Las tres décadas siguientes a la Segunda Guerra Mundial también fueron una era de prosperidad compartida. Las nuevas tecnologías adoptadas durante ese período no estaban abrumadoramente dirigidas a ahorrar dinero mediante la automatización, y generaron “un montón de nuevas tareas, productos y oportunidades”. Y los trabajadores se organizaron en sindicatos para luchar por su justa participación en los beneficios. Como resultado, la participación del trabajo en el ingreso nacional aumentó durante dicho período, un signo de que la tecnología era favorable a los trabajadores y los empleadores compartían sus beneficios.

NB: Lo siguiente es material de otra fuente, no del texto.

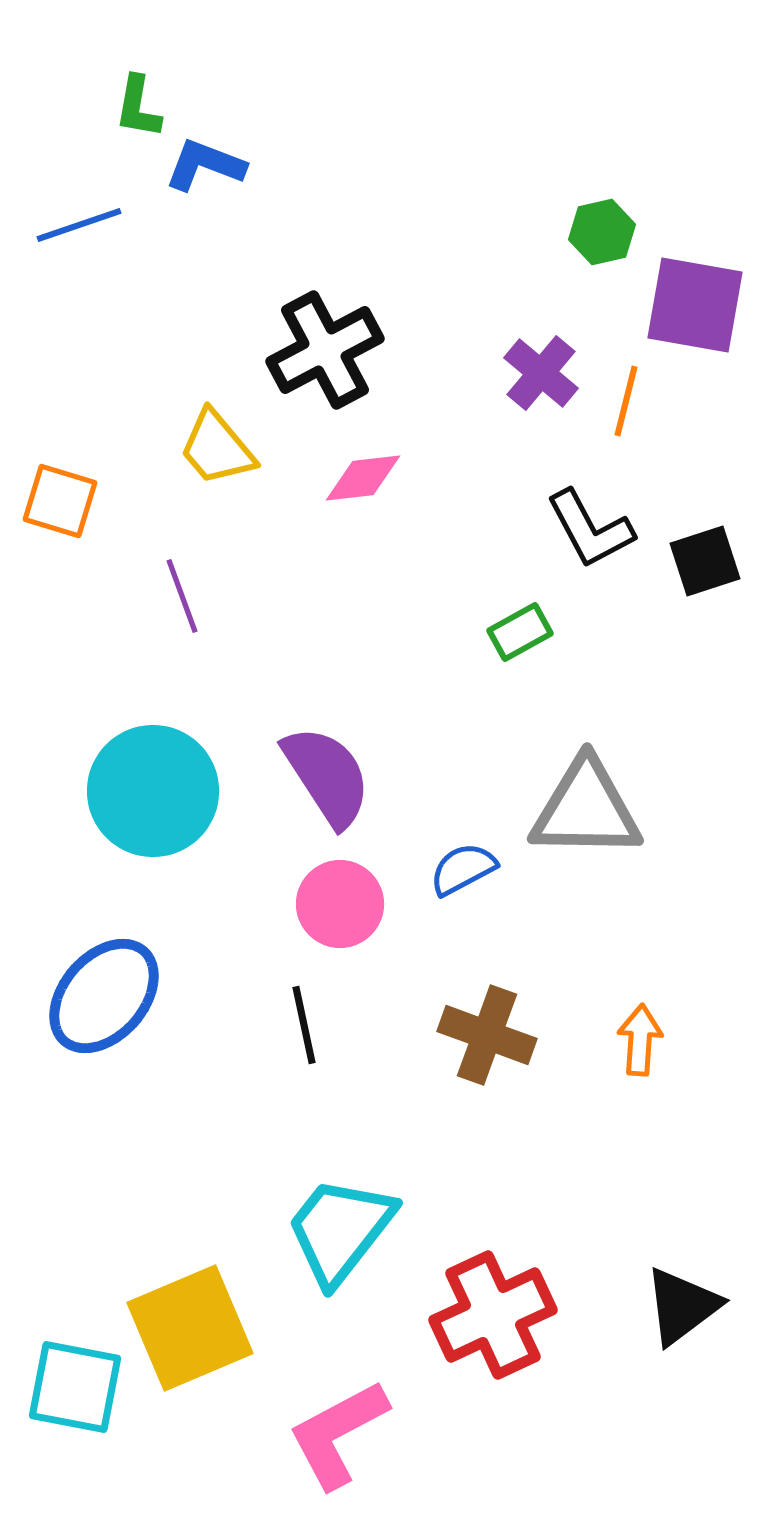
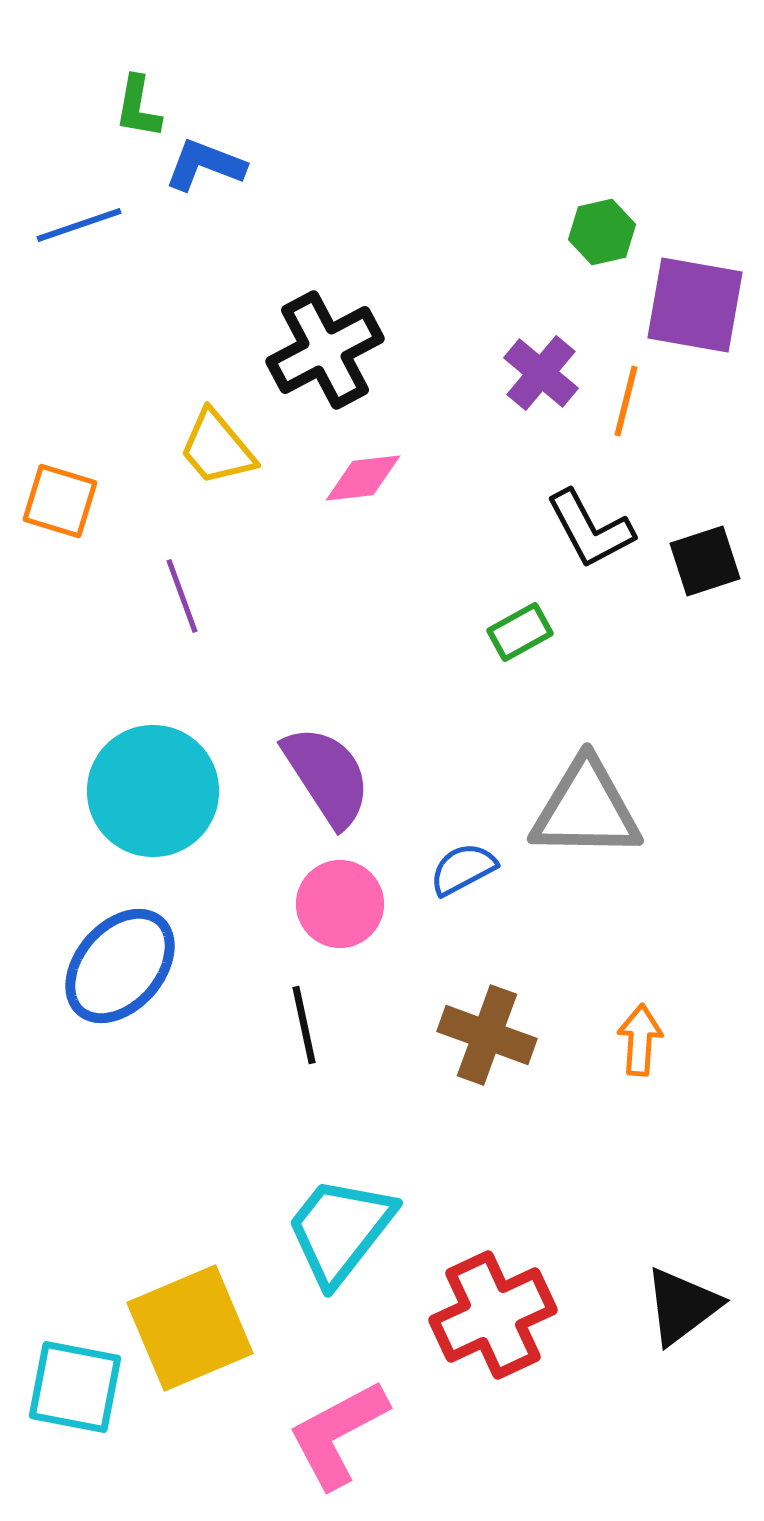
blue ellipse: moved 16 px right, 30 px up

¿Traerán las próximas décadas una prosperidad compartida o un nuevo avance hacia la existencia de sociedades de dos niveles? Acemoglu y Johnson concluyen que “es tarde, pero quizá no demasiado tarde” para cambiar el curso, y el último capítulo ofrece la lista obligatoria de medidas —más de una docena en total— que las sociedades pueden tomar para lograrlo, que van desde “desarticular los gigantes tecnológicos” hasta una “reforma de la academia”. El paso que más importa dada la propia evidencia histórica de los autores es la "organización de los trabajadores", es decir, si los trabajadores podrán —y se les permitirá— organizarse para mejorar sus salarios y condiciones de trabajo. Hasta ahora no hay evidencias claras: la sindicalización ha aumentado ligeramente en muchas economías, pero esas iniciativas han suscitado oposición de las empresas y muchos intentos de formar agrupaciones sindicales han fracasado. Acemoglu y Johnson probablemente habrían dicho, “Trabajadores del mundo, ¡únanse!”, si ese eslogan no hubiera sido ya adoptado.
Las opiniones expresadas en los artículos y otros materiales pertenecen a los autores; no reflejan necesariamente la política del FMI.